[Required action] Repeat the data exactly, please; no pictures belong in the copy.

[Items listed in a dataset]

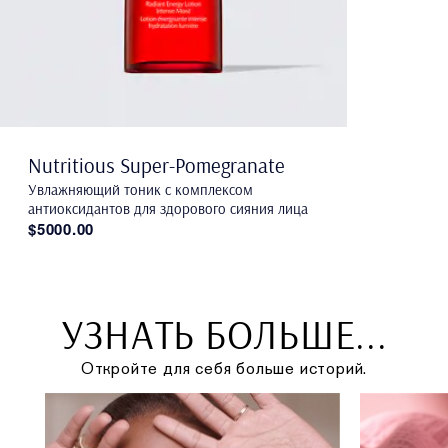
Nutritious Super-Pomegranate
Увлажняющий тоник с комплексом
антиоксидантов для здорового сияния лица
$5000.00
УЗНАТЬ БОЛЬШЕ...
Откройте для себя больше историй.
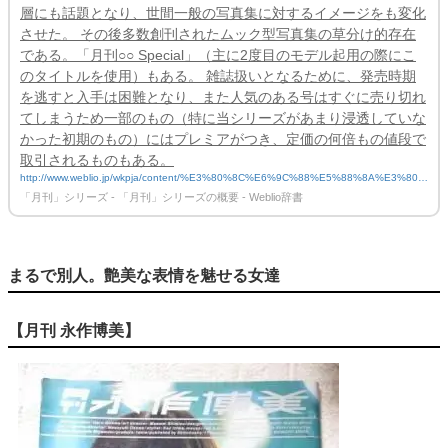
層にも話題となり、世間一般の写真集に対するイメージをも変化
させた。 その後多数創刊されたムック型写真集の草分け的存在
である。「月刊○○ Special」（主に2度目のモデル起用の際にこ
のタイトルを使用）もある。 雑誌扱いとなるために、発売時期
を逃すと入手は困難となり、また人気のある号はすぐに売り切れ
てしまうため一部のもの（特に当シリーズがあまり浸透していな
かった初期のもの）にはプレミアがつき、定価の何倍もの値段で
取引されるものもある。
http://www.weblio.jp/wkpja/content/%E3%80%8C%E6%9C%88%E5%88%8A%E3%80%
8D%E3%82%B7%E3%83%AA%E3%83%BC%E3%82%BA_%E3%80%8C%E6%9C%8
「月刊」シリーズ - 「月刊」シリーズの概要 - Weblio辞書
8%E5%88%8A%E3%80%8D%E3%82%B7%E3%83%AA%E3%83%BC%E3%82%BA%
E3%81%AE%E6%A6%82%E8%A6%81
まるで別人。艶美な表情を魅せる女達
【月刊 永作博美】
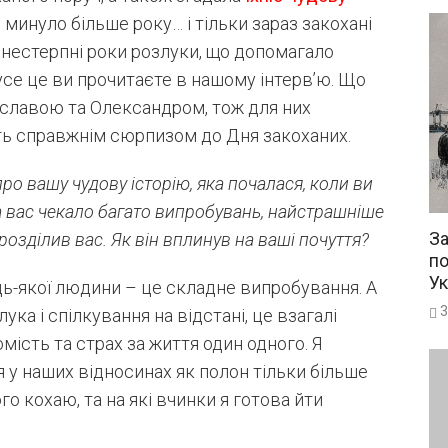
о минуло більше року… і тільки зараз закохані
і нестерпні роки розлуки, що допомагало
усе це ви прочитаєте в нашому інтерв’ю. Що
ославою та Олександром, тож для них
уть справжнім сюрпизом до Дня закоханих.
ро вашу чудову історію, яка почалася, коли ви
на вас чекало багато випробувань, найстрашніше
За
розділив вас. Як він вплинув на ваші почуття?
по
Ук
удь-якої людини – це складне випробування. А
3
ука і спілкування на відстані, це взагалі
омість та страх за життя один одного. Я
у наших відносинах як полон тільки більше
го кохаю, та на які вчинки я готова йти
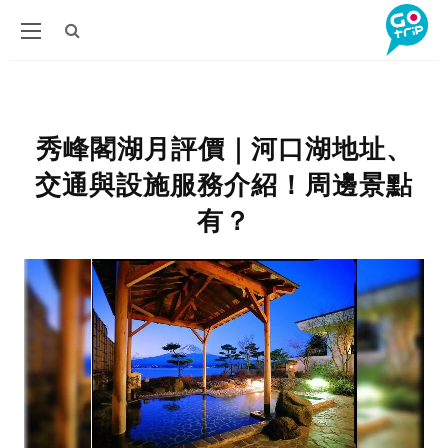
秀峰閣湖月評價｜河口湖地址、
交通與設施服務介紹！周邊景點
有？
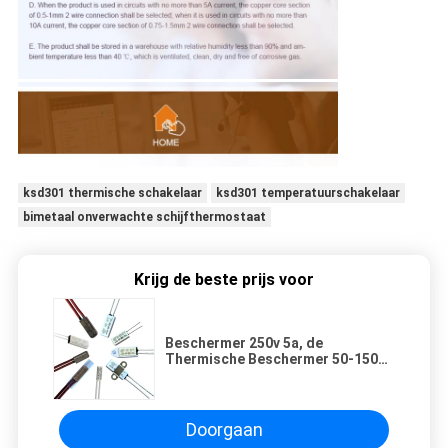
ksd301 thermische schakelaar
ksd301 temperatuurschakelaar
bimetaal onverwachte schijfthermostaat
Krijg de beste prijs voor
Beschermer 250v 5a, de
Thermische Beschermer 50-150C
van BW9700 van de motor de
Thermische Overbelasting
Doorgaan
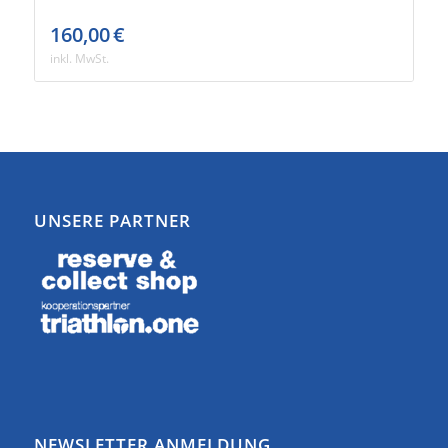
160,00
€
inkl. MwSt.
UNSERE PARTNER
NEWSLETTER ANMELDUNG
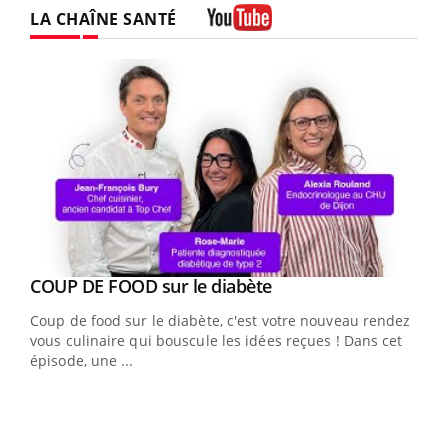
LA CHAÎNE SANTÉ
Youtube
Youtube
cès
COUP DE FOOD sur le diabète
Youtube
Coup de food sur le diabète, c'est votre nouveau rendez-
 en
vous culinaire qui bouscule les idées reçues ! Dans cet
u
épisode, une ...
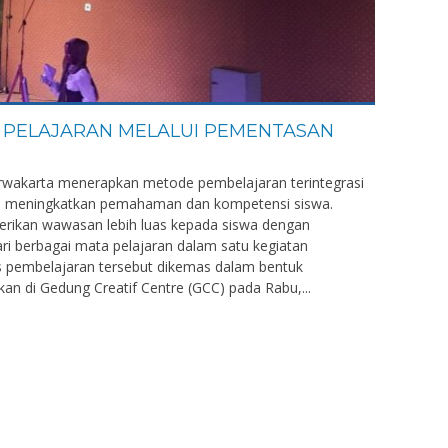
A PELAJARAN MELALUI PEMENTASAN
rwakarta menerapkan metode pembelajaran terintegrasi
ya meningkatkan pemahaman dan kompetensi siswa.
erikan wawasan lebih luas kepada siswa dengan
 berbagai mata pelajaran dalam satu kegiatan
s pembelajaran tersebut dikemas dalam bentuk
n di Gedung Creatif Centre (GCC) pada Rabu,...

[Result of this task]
Nutritious Super-Pomegranate
Увлажняющий тоник с комплексом
антиоксидантов для здорового сияния лица
$5000.00
УЗНАТЬ БОЛЬШЕ...
Откройте для себя больше историй.
層にも話題となり、世間一般の写真集に対するイメージをも変化
させた。 その後多数創刊されたムック型写真集の草分け的存在
である。「月刊○○ Special」（主に2度目のモデル起用の際にこ
のタイトルを使用）もある。 雑誌扱いとなるために、発売時期
を逃すと入手は困難となり、また人気のある号はすぐに売り切れ
てしまうため一部のもの（特に当シリーズがあまり浸透していな
かった初期のもの）にはプレミアがつき、定価の何倍もの値段で
取引されるものもある。
http://www.weblio.jp/wkpja/content/%E3%80%8C%E6%9C%88%E5%88%8A%E3%80%
8D%E3%82%B7%E3%83%AA%E3%83%BC%E3%82%BA_%E3%80%8C%E6%9C%8
「月刊」シリーズ - 「月刊」シリーズの概要 - Weblio辞書
8%E5%88%8A%E3%80%8D%E3%82%B7%E3%83%AA%E3%83%BC%E3%82%BA%
E3%81%AE%E6%A6%82%E8%A6%81
まるで別人。艶美な表情を魅せる女達
【月刊 永作博美】
о минуло більше року… і тільки зараз закохані
і нестерпні роки розлуки, що допомагало
усе це ви прочитаєте в нашому інтерв’ю. Що
ославою та Олександром, тож для них
уть справжнім сюрпизом до Дня закоханих.
ро вашу чудову історію, яка почалася, коли ви
на вас чекало багато випробувань, найстрашніше
За
розділив вас. Як він вплинув на ваші почуття?
по
Ук
удь-якої людини – це складне випробування. А
3
ука і спілкування на відстані, це взагалі
омість та страх за життя один одного. Я
у наших відносинах як полон тільки більше
го кохаю, та на які вчинки я готова йти
秀峰閣湖月評價｜河口湖地址、
交通與設施服務介紹！周邊景點
有？
ksd301 thermische schakelaar
ksd301 temperatuurschakelaar
bimetaal onverwachte schijfthermostaat
Krijg de beste prijs voor
Beschermer 250v 5a, de
Thermische Beschermer 50-150C
van BW9700 van de motor de
Thermische Overbelasting
Doorgaan
160,00
€
inkl. MwSt.
UNSERE PARTNER
NEWSLETTER ANMELDUNG
LA CHAÎNE SANTÉ
Youtube
Youtube
cès
COUP DE FOOD sur le diabète
Youtube
Coup de food sur le diabète, c'est votre nouveau rendez-
 en
vous culinaire qui bouscule les idées reçues ! Dans cet
u
épisode, une ...
A PELAJARAN MELALUI PEMENTASAN
rwakarta menerapkan metode pembelajaran terintegrasi
ya meningkatkan pemahaman dan kompetensi siswa.
erikan wawasan lebih luas kepada siswa dengan
 berbagai mata pelajaran dalam satu kegiatan
s pembelajaran tersebut dikemas dalam bentuk
n di Gedung Creatif Centre (GCC) pada Rabu,...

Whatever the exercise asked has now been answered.